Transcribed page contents
▬▬▬▬▬▬

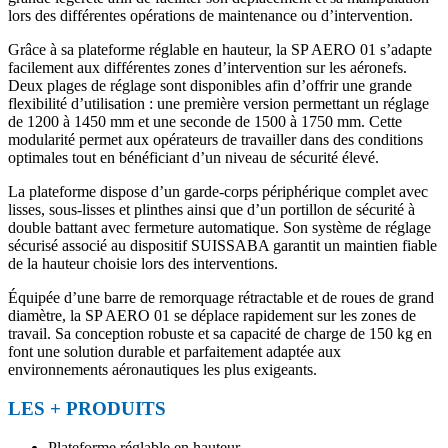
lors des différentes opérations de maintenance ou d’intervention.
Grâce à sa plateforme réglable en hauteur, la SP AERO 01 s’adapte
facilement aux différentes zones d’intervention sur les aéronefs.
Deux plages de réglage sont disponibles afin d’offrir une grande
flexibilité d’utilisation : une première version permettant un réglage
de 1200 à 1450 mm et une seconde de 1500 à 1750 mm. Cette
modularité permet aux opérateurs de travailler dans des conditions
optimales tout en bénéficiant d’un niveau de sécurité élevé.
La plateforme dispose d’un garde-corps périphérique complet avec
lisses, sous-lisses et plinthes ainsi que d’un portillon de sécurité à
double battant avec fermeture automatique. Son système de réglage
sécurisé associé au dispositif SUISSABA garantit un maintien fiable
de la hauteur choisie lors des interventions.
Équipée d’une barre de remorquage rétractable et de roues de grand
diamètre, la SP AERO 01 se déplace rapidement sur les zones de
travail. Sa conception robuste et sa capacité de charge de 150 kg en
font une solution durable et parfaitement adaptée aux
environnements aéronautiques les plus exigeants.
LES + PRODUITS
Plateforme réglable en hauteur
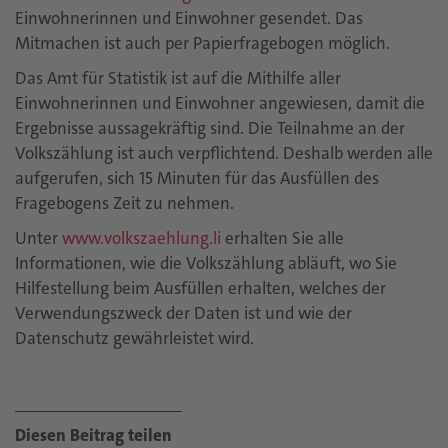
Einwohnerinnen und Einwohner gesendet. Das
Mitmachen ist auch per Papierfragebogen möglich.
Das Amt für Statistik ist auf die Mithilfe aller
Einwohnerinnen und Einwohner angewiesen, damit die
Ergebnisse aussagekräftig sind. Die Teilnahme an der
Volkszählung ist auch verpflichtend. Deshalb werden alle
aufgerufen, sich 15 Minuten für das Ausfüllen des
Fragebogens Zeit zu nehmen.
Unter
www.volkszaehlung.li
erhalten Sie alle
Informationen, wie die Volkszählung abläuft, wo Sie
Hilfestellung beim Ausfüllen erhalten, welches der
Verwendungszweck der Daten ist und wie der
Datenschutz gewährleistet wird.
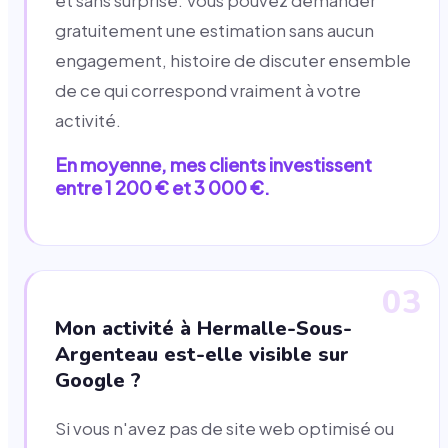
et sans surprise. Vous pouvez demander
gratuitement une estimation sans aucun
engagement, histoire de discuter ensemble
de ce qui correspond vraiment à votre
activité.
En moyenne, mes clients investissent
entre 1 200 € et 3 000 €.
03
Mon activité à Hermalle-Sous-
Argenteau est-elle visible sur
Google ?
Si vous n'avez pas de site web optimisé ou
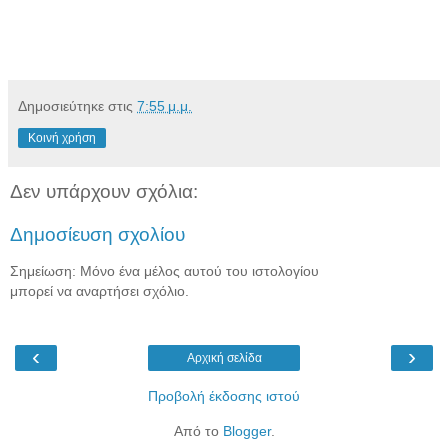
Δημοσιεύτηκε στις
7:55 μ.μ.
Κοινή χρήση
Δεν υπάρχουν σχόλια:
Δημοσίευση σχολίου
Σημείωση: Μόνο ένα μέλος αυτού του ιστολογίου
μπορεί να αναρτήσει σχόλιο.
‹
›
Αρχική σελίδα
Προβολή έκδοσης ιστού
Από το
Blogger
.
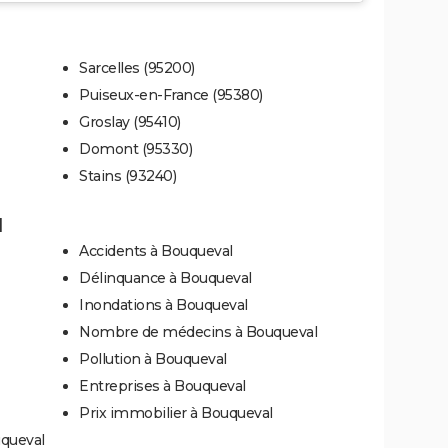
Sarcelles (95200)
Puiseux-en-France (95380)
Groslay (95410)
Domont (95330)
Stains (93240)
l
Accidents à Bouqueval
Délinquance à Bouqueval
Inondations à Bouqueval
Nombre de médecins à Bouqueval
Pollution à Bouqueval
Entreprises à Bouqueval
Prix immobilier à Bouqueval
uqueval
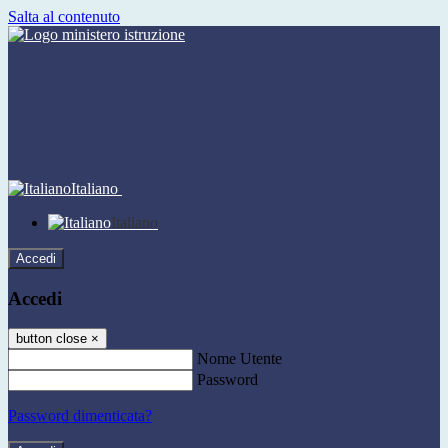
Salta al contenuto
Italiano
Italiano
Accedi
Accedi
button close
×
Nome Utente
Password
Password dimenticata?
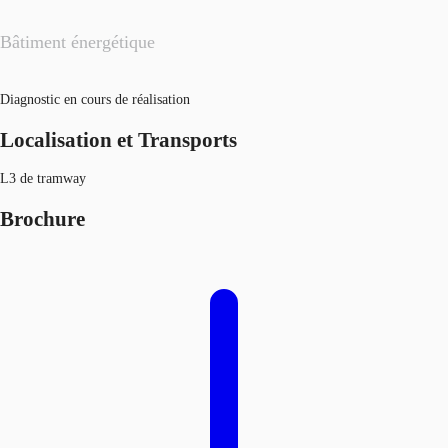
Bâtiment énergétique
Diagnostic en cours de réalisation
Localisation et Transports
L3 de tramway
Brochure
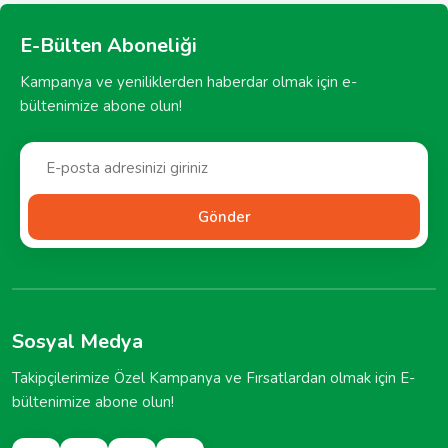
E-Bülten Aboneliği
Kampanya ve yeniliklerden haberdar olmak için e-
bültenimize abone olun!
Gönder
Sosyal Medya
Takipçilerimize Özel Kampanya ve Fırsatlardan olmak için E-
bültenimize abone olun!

▬▬▬▬▬▬

WORK INSTRUCTIONS
The task calls for every record to be transcribed exactly, with no images included.

TASK RESULT
lors des différentes opérations de maintenance ou d’intervention.
Grâce à sa plateforme réglable en hauteur, la SP AERO 01 s’adapte
facilement aux différentes zones d’intervention sur les aéronefs.
Deux plages de réglage sont disponibles afin d’offrir une grande
flexibilité d’utilisation : une première version permettant un réglage
de 1200 à 1450 mm et une seconde de 1500 à 1750 mm. Cette
modularité permet aux opérateurs de travailler dans des conditions
optimales tout en bénéficiant d’un niveau de sécurité élevé.
La plateforme dispose d’un garde-corps périphérique complet avec
lisses, sous-lisses et plinthes ainsi que d’un portillon de sécurité à
double battant avec fermeture automatique. Son système de réglage
sécurisé associé au dispositif SUISSABA garantit un maintien fiable
de la hauteur choisie lors des interventions.
Équipée d’une barre de remorquage rétractable et de roues de grand
diamètre, la SP AERO 01 se déplace rapidement sur les zones de
travail. Sa conception robuste et sa capacité de charge de 150 kg en
font une solution durable et parfaitement adaptée aux
environnements aéronautiques les plus exigeants.
LES + PRODUITS
Plateforme réglable en hauteur
Einwohnerinnen und Einwohner gesendet. Das
Mitmachen ist auch per Papierfragebogen möglich.
Das Amt für Statistik ist auf die Mithilfe aller
Einwohnerinnen und Einwohner angewiesen, damit die
Ergebnisse aussagekräftig sind. Die Teilnahme an der
Volkszählung ist auch verpflichtend. Deshalb werden alle
aufgerufen, sich 15 Minuten für das Ausfüllen des
Fragebogens Zeit zu nehmen.
Unter
www.volkszaehlung.li
erhalten Sie alle
Informationen, wie die Volkszählung abläuft, wo Sie
Hilfestellung beim Ausfüllen erhalten, welches der
Verwendungszweck der Daten ist und wie der
Datenschutz gewährleistet wird.
et sans surprise. Vous pouvez demander
gratuitement une estimation sans aucun
engagement, histoire de discuter ensemble
de ce qui correspond vraiment à votre
activité.
En moyenne, mes clients investissent
entre 1 200 € et 3 000 €.
03
Mon activité à Hermalle-Sous-
Argenteau est-elle visible sur
Google ?
Si vous n'avez pas de site web optimisé ou
Δημοσιεύτηκε στις
7:55 μ.μ.
Κοινή χρήση
Δεν υπάρχουν σχόλια:
Δημοσίευση σχολίου
Σημείωση: Μόνο ένα μέλος αυτού του ιστολογίου
μπορεί να αναρτήσει σχόλιο.
‹
›
Αρχική σελίδα
Προβολή έκδοσης ιστού
Από το
Blogger
.
Sarcelles (95200)
Puiseux-en-France (95380)
Groslay (95410)
Domont (95330)
Stains (93240)
l
Accidents à Bouqueval
Délinquance à Bouqueval
Inondations à Bouqueval
Nombre de médecins à Bouqueval
Pollution à Bouqueval
Entreprises à Bouqueval
Prix immobilier à Bouqueval
uqueval
Salta al contenuto
Italiano
Italiano
Accedi
Accedi
button close
×
Nome Utente
Password
Password dimenticata?
Bâtiment énergétique
Diagnostic en cours de réalisation
Localisation et Transports
L3 de tramway
Brochure
E-Bülten Aboneliği
Kampanya ve yeniliklerden haberdar olmak için e-
bültenimize abone olun!
Gönder
Sosyal Medya
Takipçilerimize Özel Kampanya ve Fırsatlardan olmak için E-
bültenimize abone olun!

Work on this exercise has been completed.